The problem = Once the line containing "HIPAA-compliant support operations where ever" is found in the entries below, reproduce it and every line after it, stopping at and including the line containing "The Landscape"; reproduce nothing else, and keep each line exact.

##### Data listing

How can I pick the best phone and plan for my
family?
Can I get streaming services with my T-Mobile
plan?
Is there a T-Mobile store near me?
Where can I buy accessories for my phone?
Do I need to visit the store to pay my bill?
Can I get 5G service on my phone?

##########
##### Data listing

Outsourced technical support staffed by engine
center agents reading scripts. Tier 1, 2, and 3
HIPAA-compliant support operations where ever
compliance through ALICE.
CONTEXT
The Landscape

##########
##### Data listing

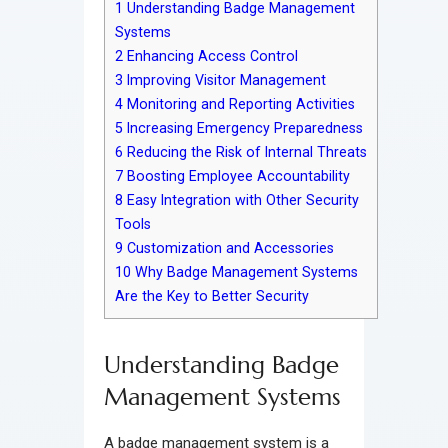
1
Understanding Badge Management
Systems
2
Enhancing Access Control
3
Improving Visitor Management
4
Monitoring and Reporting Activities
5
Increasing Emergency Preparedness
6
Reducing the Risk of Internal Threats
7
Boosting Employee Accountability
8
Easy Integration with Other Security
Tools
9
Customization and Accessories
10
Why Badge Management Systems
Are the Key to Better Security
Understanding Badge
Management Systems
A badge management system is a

##########

Output for this task =
HIPAA-compliant support operations where ever
compliance through ALICE.
CONTEXT
The Landscape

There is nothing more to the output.